What the exercise asks: Reproduce the records below exactly, but only between the lines holding "молчаливого протеста и выбирали яркие" and "называют провальными.", inclusive.

+++ Supplied material +++

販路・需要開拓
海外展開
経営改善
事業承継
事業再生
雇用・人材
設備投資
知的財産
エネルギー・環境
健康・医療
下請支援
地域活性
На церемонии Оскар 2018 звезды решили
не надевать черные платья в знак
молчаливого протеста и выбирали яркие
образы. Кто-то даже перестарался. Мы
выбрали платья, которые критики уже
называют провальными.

+++
+++ Supplied material +++

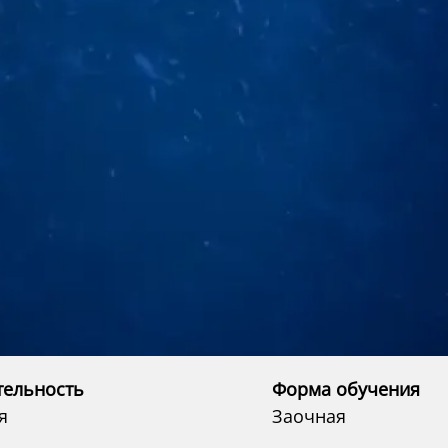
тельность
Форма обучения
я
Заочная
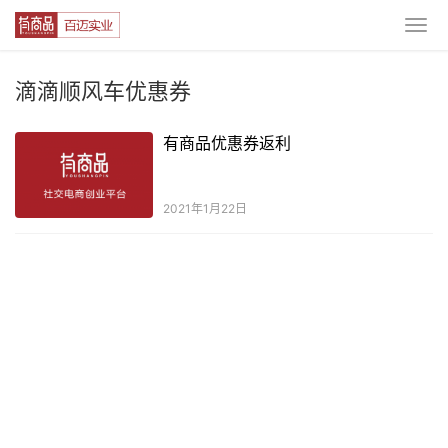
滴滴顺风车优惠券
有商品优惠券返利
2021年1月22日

+++

Answer to this problem:
молчаливого протеста и выбирали яркие
образы. Кто-то даже перестарался. Мы
выбрали платья, которые критики уже
называют провальными.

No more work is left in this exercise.